After reports emerged that three Indigenous people have died in custody across Australia in a week, proud Barranbinya man and ABC Sports reporter Tony Armstrong has said that the wider community is “white-hot with rage”, calling the continued deaths in custody a “national crisis” and “as serious a health risk as it gets in the Indigenous community”.
Speaking on the couch on News Breakfast on Friday morning, where he’s currently standing in as the program’s sports reporter, Tony said that it’s obvious that nothing is being done to address the deaths in custody, as 2021 marks 30 years since the Royal Commission into the issue.
“It makes me sick,” he said to co-anchors Lisa Millar and Michael Rowland.
“Being Indigenous… we have to talk about this stuff with a kind of uptick, talking about ‘Oh, you know, there’s a positive light at the end of the tunnel.’ 30 years since the Royal Commission and, as you said, over 450 deaths.”
In the last week, three Indigenous people across two prison facilities in New South Wales and Victoria have died, with the latest being a man at the medium-level Ravenhall prison, west of Melbourne.
Tony said that during the Black Lives Matter protests last year, a lot of allies were noting that there was a shift in the energy, and commenting that “it just felt different this time”. Tony agreed, but said the difference is not a positive one – more Indigenous people are dying in custody and at a faster rate.
“It is different,” he said.
“If you look at it statistically, we’re dying in jail faster than we were between the Royal Commission and Black Lives Matter last year. So, in fact, it’s gotten worse.

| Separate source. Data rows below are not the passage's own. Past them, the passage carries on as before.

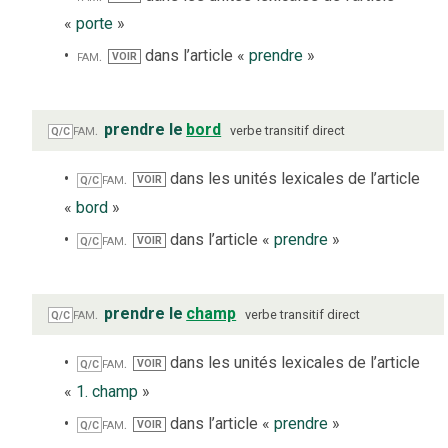
«
porte
»
fam.
dans l’article «
prendre
»
VOIR
fam.
prendre le
bord
verbe
transitif direct
Q/C
fam.
dans les unités lexicales de l’article
VOIR
Q/C
«
bord
»
fam.
dans l’article «
prendre
»
VOIR
Q/C
fam.
prendre le
champ
verbe
transitif direct
Q/C
fam.
dans les unités lexicales de l’article
VOIR
Q/C
«
1. champ
»
fam.
dans l’article «
prendre
»
VOIR
Q/C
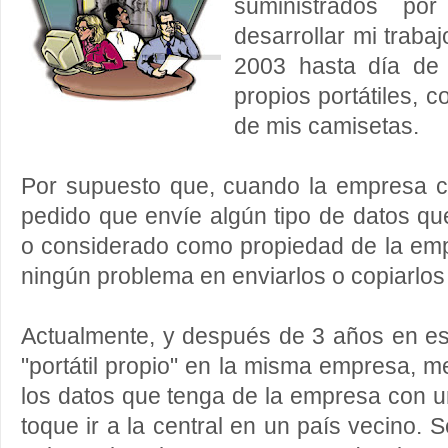
suministrados po
desarrollar mi traba
2003 hasta día de 
propios portátiles, 
de mis camisetas.
Por supuesto que, cuando la empresa 
pedido que envíe algún tipo de datos q
o considerado como propiedad de la emp
ningún problema en enviarlos o copiarlo
Actualmente, y después de 3 años en e
"portátil propio" en la misma empresa, m
los datos que tenga de la empresa con 
toque ir a la central en un país vecino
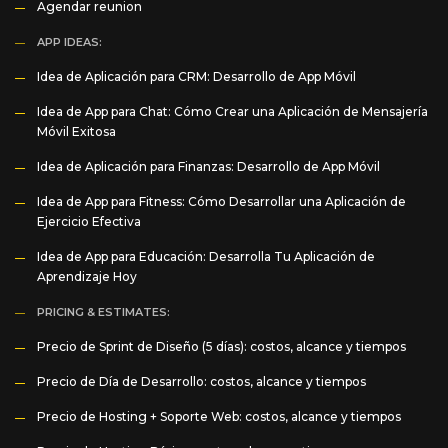
Agendar reunion
APP IDEAS:
Idea de Aplicación para CRM: Desarrollo de App Móvil
Idea de App para Chat: Cómo Crear una Aplicación de Mensajería
Móvil Exitosa
Idea de Aplicación para Finanzas: Desarrollo de App Móvil
Idea de App para Fitness: Cómo Desarrollar una Aplicación de
Ejercicio Efectiva
Idea de App para Educación: Desarrolla Tu Aplicación de
Aprendizaje Hoy
PRICING & ESTIMATES:
Precio de Sprint de Diseño (5 días): costos, alcance y tiempos
Precio de Día de Desarrollo: costos, alcance y tiempos
Precio de Hosting + Soporte Web: costos, alcance y tiempos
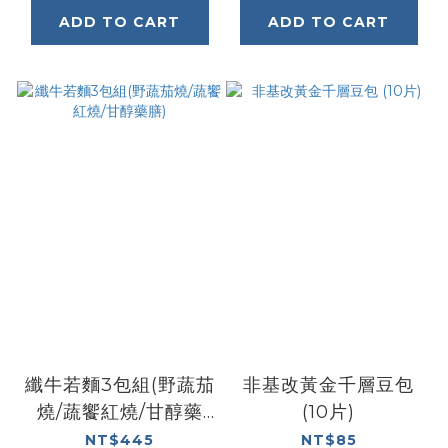
ADD TO CART
ADD TO CART
纖牛若麵3包組(野蔬茄
非基改黃金千層豆包
燒/蔬饗紅燒/甘醇藥
(10片)
膳)
NT$445
NT$85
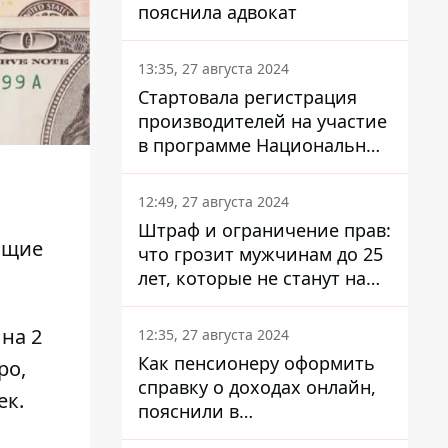
пояснила адвокат
13:35, 27 августа 2024
Стартовала регистрация
производителей на участие
в программе Национальный
кэшбек: как это сделать
через портал Дія
12:49, 27 августа 2024
Штраф и ограничение прав:
ющие
что грозит мужчинам до 25
лет, которые не станут на
военный учет
 на 2
12:35, 27 августа 2024
Как пенсионеру оформить
ро,
справку о доходах онлайн,
ек.
пояснили в
Минсоцполитики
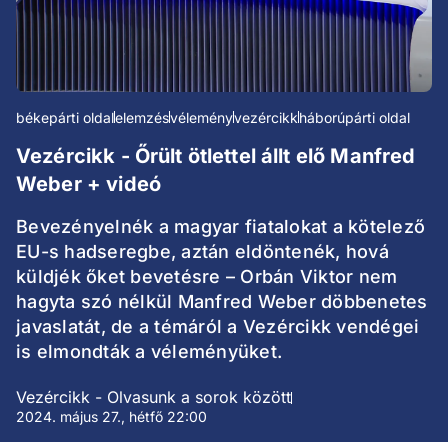
békepárti oldal
elemzés
vélemény
vezércikk
háborúpárti oldal
Vezércikk - Őrült ötlettel állt elő Manfred
Weber + videó
Bevezényelnék a magyar fiatalokat a kötelező
EU-s hadseregbe, aztán eldöntenék, hová
küldjék őket bevetésre – Orbán Viktor nem
hagyta szó nélkül Manfred Weber döbbenetes
javaslatát, de a témáról a Vezércikk vendégei
is elmondták a véleményüket.
Vezércikk - Olvasunk a sorok között
2024. május 27., hétfő 22:00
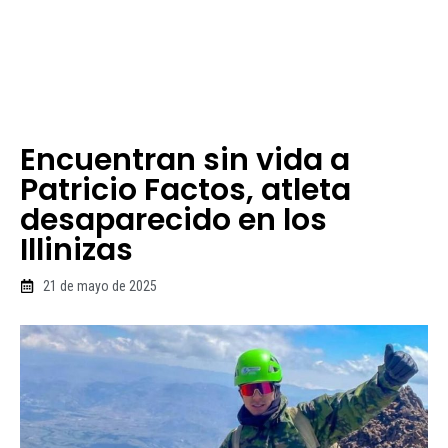
Encuentran sin vida a
Patricio Factos, atleta
desaparecido en los
Illinizas
21 de mayo de 2025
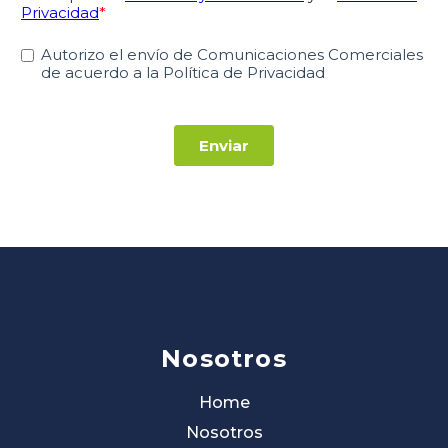
Nosotros
Home
Nosotros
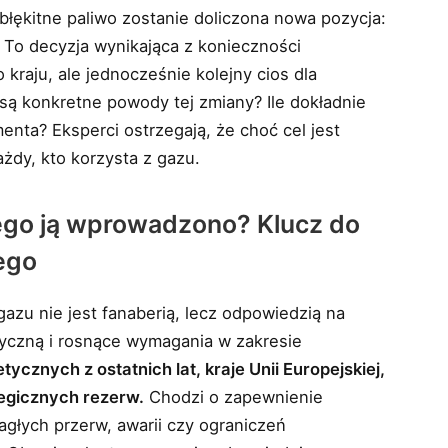
błękitne paliwo zostanie doliczona nowa pozycja:
 To decyzja wynikająca z konieczności
raju, ale jednocześnie kolejny cios dla
są konkretne powody tej zmiany? Ile dokładnie
enta? Eksperci ostrzegają, że choć cel jest
żdy, kto korzysta z gazu.
zego ją wprowadzono? Klucz do
ego
zu nie jest fanaberią, lecz odpowiedzią na
tyczną i rosnące wymagania w zakresie
ycznych z ostatnich lat, kraje Unii Europejskiej,
tegicznych rezerw.
Chodzi o zapewnienie
głych przerw, awarii czy ograniczeń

And this is just reported deaths, of course.”
“We’re angry…white hot with rage.”— News Breakfast (@BreakfastNews) March 11, 2021
The ABC’s Tony Armstrong says nothing is being done to address Indigenous deaths in custody. It comes amid growing outrage over a third death in custody in a week. @Tonaaayy_ @abcnews pic.twitter.com/GT1hE13YHQ
Tony also said that a lot of finger-pointing is being done over the issue, despite the governments over the last 30 years having recommendations from the Royal Commission to help ease the problem.

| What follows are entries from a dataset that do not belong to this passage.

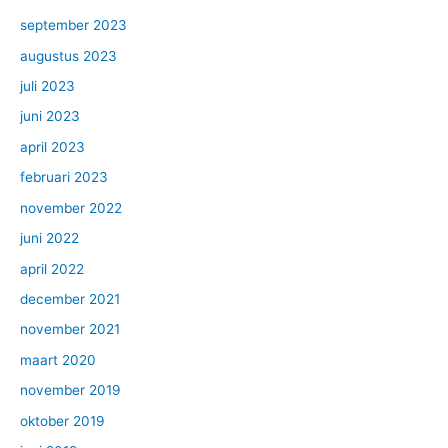
september 2023
augustus 2023
juli 2023
juni 2023
april 2023
februari 2023
november 2022
juni 2022
april 2022
december 2021
november 2021
maart 2020
november 2019
oktober 2019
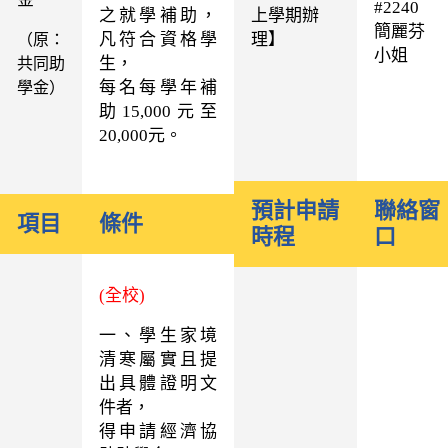
#2240
之就學補助，
上學期辦
簡麗芬
凡符合資格學
理】
（原：
小姐
生，
共同助
每名每學年補
學金）
助15,000元至
20,000元。
預計申請
聯絡窗
項目
條件
時程
口
(全校)
一、學生家境
清寒屬實且提
出具體證明文
件者，
得申請經濟協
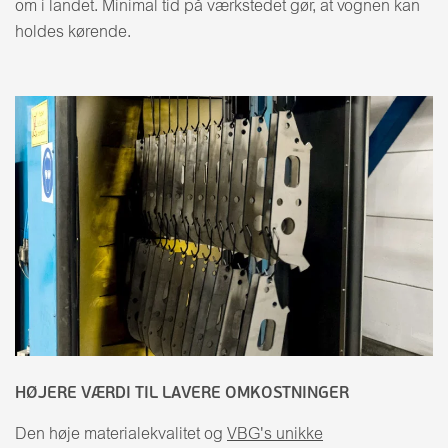
om i landet. Minimal tid på værkstedet gør, at vognen kan
holdes kørende.
HØJERE VÆRDI TIL LAVERE OMKOSTNINGER
Den høje materialekvalitet og
VBG's unikke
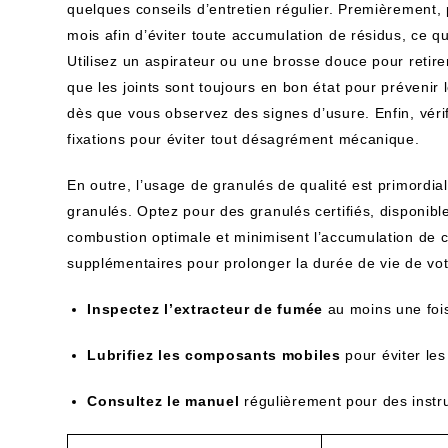
quelques conseils d’entretien régulier. Premièrement, p
mois afin d’éviter toute accumulation de résidus, ce q
Utilisez un aspirateur ou une brosse douce pour retir
que les joints sont toujours en bon état pour prévenir 
dès que vous observez des signes d’usure. Enfin, vérif
fixations pour éviter tout désagrément mécanique.
En outre, l’usage de granulés de qualité est primordia
granulés. Optez pour des granulés certifiés, disponibl
combustion optimale et minimisent l’accumulation de 
supplémentaires pour prolonger la durée de vie de vot
Inspectez l’extracteur de fumée
au moins une fois
Lubrifiez les composants mobiles
pour éviter les
Consultez le manuel
régulièrement pour des instru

“Nothing is being done,” he said.
“So much finger-pointing, ‘the problem’s here, the problem’s there’. The answers are in the Royal Commission from 30 years ago, and so many of those recommendations have not been acted upon. I mean, that’s the thing that kills me, the thing that really frustrates me.
“We know what needs to be done, and whoever’s been in charge over the course of those 30 years, nothing has been done.
“This is as serious a health risk as there is in the Indigenous community. You go into jail, you are a huge chance of dying. This is a national crisis, one of the many that Indigenous people face.”